On 1 May 1989, after conducting a variety of exercises with aircraft carrier battlegroups and other submarines, John Marshall departed for her third Mediterranean deployment. It was the first time a submarine had deployed anywhere in the world with two dry deck shelters on board, adding a unique flexibility and endurance to the fleet commander for special warfare operations. Embarked when John Marshall departed Norfolk was the largest special warfare detachment in the Atlantic or Mediterranean. During the 1989 deployment, John Marshalls response to contingency operations, providing forward area support of a unique nature on extremely short notice, as well as her success in antisubmarine warfare operations, was recognized in the award to John Marshall of the Meritorious Unit Commendation.
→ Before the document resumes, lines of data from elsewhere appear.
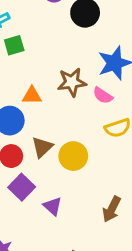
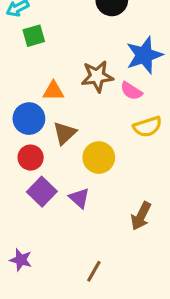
brown triangle: (42, 147) -> (65, 133), moved
purple triangle: (53, 206) -> (79, 198), moved

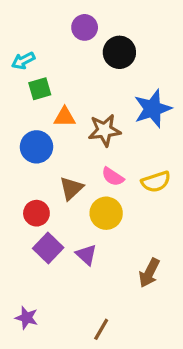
orange triangle: (53, 91) -> (65, 117), moved
pink semicircle: (131, 91) -> (113, 177), moved
blue circle: (29, 119) -> (36, 147), moved

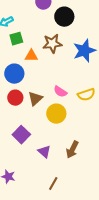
brown star: (104, 130) -> (52, 44), moved
red circle: (36, 213) -> (15, 98), moved
purple triangle: (86, 255) -> (44, 152), moved
brown arrow: (149, 273) -> (72, 150), moved

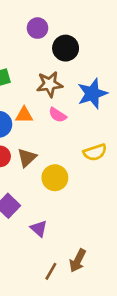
orange triangle: (31, 56) -> (24, 115), moved
pink semicircle: (60, 92) -> (58, 115), moved
brown arrow: (72, 150) -> (78, 261), moved

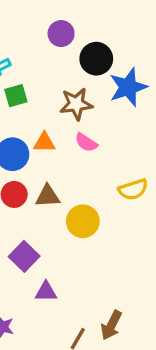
blue star: (92, 94) -> (128, 87), moved
brown triangle: (27, 158) -> (48, 196), turned 40
purple triangle: (39, 229) -> (46, 292), moved, turned -42

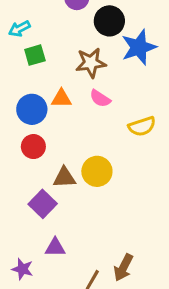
yellow semicircle: (133, 189) -> (142, 126), moved
brown triangle: (48, 196) -> (64, 178), moved
purple triangle: (46, 292) -> (55, 247), moved

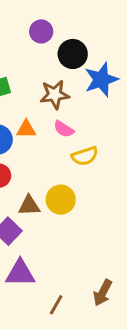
yellow semicircle: (142, 126) -> (85, 156), moved
purple triangle: (55, 247) -> (20, 273), size x1.5
brown arrow: (123, 268) -> (103, 293), moved

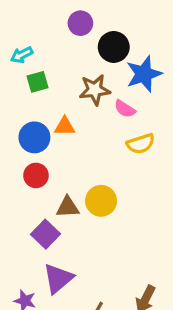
pink semicircle: (64, 129) -> (125, 109), moved
yellow semicircle: (85, 156) -> (141, 144), moved
purple triangle: (20, 273) -> (58, 279), turned -40

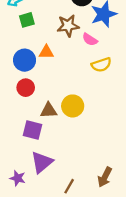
purple square: (46, 234) -> (33, 130), turned -30

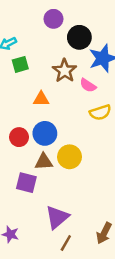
brown star: (68, 26) -> (65, 71), turned -30
blue circle: (25, 60) -> (45, 133), moved
purple triangle: (42, 162) -> (57, 217), moved

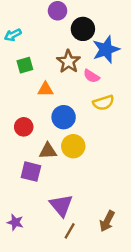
green square: (20, 64) -> (25, 65), moved
blue circle: (45, 133) -> (64, 117), moved
purple triangle: (57, 217) -> (61, 205), turned -30

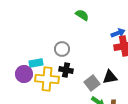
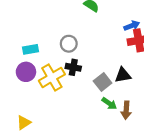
cyan rectangle: (36, 63) -> (30, 49), moved
yellow cross: (47, 79) -> (52, 77), turned -35

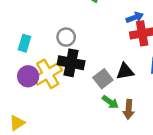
cyan rectangle: (30, 49) -> (24, 43), turned -63
black cross: (73, 67) -> (71, 63), size x1.5
purple circle: (26, 72) -> (28, 76), moved

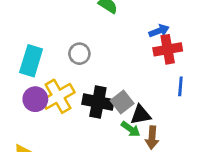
cyan rectangle: (24, 43) -> (31, 61), size x1.5
black cross: (71, 63) -> (98, 102), moved
black triangle: (125, 71) -> (141, 115), moved

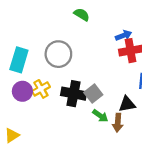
gray circle: (79, 54) -> (58, 54), size x1.5
yellow cross: (58, 96) -> (41, 89), size x0.7
black triangle: (141, 115) -> (127, 104), moved

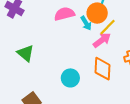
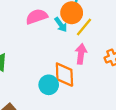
pink arrow: (102, 40) -> (81, 54), moved, turned -42
orange diamond: (103, 69) -> (64, 75), moved

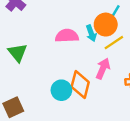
pink semicircle: (37, 17) -> (67, 36), moved

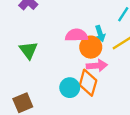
orange circle: (106, 25) -> (91, 47), moved
pink arrow: (103, 69) -> (97, 66), moved, turned 60

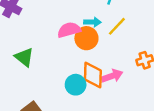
cyan arrow: (100, 34) -> (92, 22), turned -56
pink arrow: (97, 66) -> (112, 76), moved

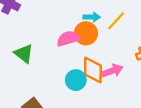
pink semicircle: (69, 30) -> (68, 39), moved

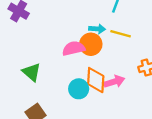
yellow line: (116, 21) -> (121, 34), turned 60
green triangle: (24, 54) -> (32, 72), moved

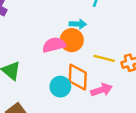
yellow line: (121, 34) -> (104, 58), moved
pink arrow: (114, 82) -> (101, 90), moved

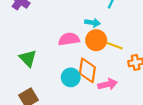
orange circle: (72, 40) -> (96, 40), moved
yellow line: (104, 58) -> (113, 45), moved

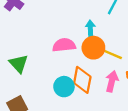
cyan arrow: (92, 23) -> (90, 28), turned -104
pink arrow: (108, 84) -> (112, 81), moved, turned -66

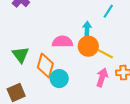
orange diamond: (82, 80) -> (45, 65), moved

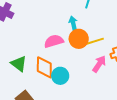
yellow line: (104, 53) -> (95, 41), turned -30
pink arrow: (102, 77) -> (99, 64), turned 30

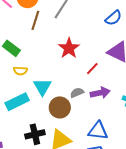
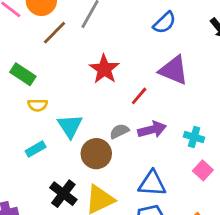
brown line: (35, 20) -> (54, 33), turned 30
cyan rectangle: (17, 102) -> (36, 149), size x0.6
black cross: (35, 134) -> (63, 194), turned -36

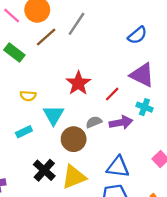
red star: (104, 69) -> (78, 83), moved
green rectangle: (23, 74) -> (14, 52), moved
cyan cross: (194, 137) -> (144, 107), moved

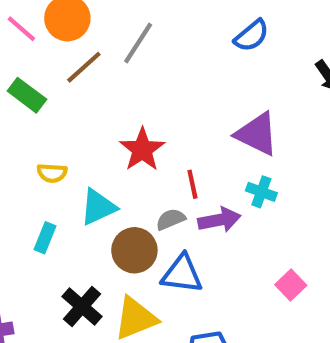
blue semicircle: (137, 35) -> (252, 36), moved
red line: (112, 94) -> (192, 184), moved, turned -56
cyan triangle: (54, 115) -> (98, 207), turned 35
cyan rectangle: (24, 132) -> (45, 238), turned -42
blue triangle: (118, 167) -> (182, 274), moved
John Marshall returned to Norfolk in September 1989.

John Marshall conducted three special warfare training exercises in the Caribbean Sea in 1990, including a highly successful exercise that featured the employment of submarine-launched mobile mines.

On 26 January 1991, John Marshall departed Norfolk for her fourth and final deployment to the Mediterranean. Equipped once again with two dry deck shelters, she operated in direct support of Operation Desert Storm and provided significant capability options to the United States Sixth Fleet commander. She visited Toulon, Gibraltar, and La Maddalena, returning to Norfolk on 22 June 1991.

In September 1991, John Marshall served as flagship for the largest submarine special warfare exercise since World War II. Over 191 personnel, including three flag officers, U.S. Navy SEALs, and United States Army special forces, embarked to conduct joint special operations during Exercise Phantom Shadow.

John Marshall transited to the Pacific in early 1992 to begin deactivation at Puget Sound Naval Shipyard, where she was decommissioned and stricken from the Naval Vessel Register on 22 July 1992. She was disposed of through the Nuclear Power Ship and Submarine Recycling Program on 29 March 1993.

==Commemoration==
John Marshalls ship's bell is on display at Marshall University in Huntington, West Virginia.

In 2012, BIC issued a series of lighters commemorating the United States Armed Forces, with proceeds benefiting the USO. A photograph of the John Marshalls sail taken while the boat was cruising on the surface was used for one depiction of the United States Navy.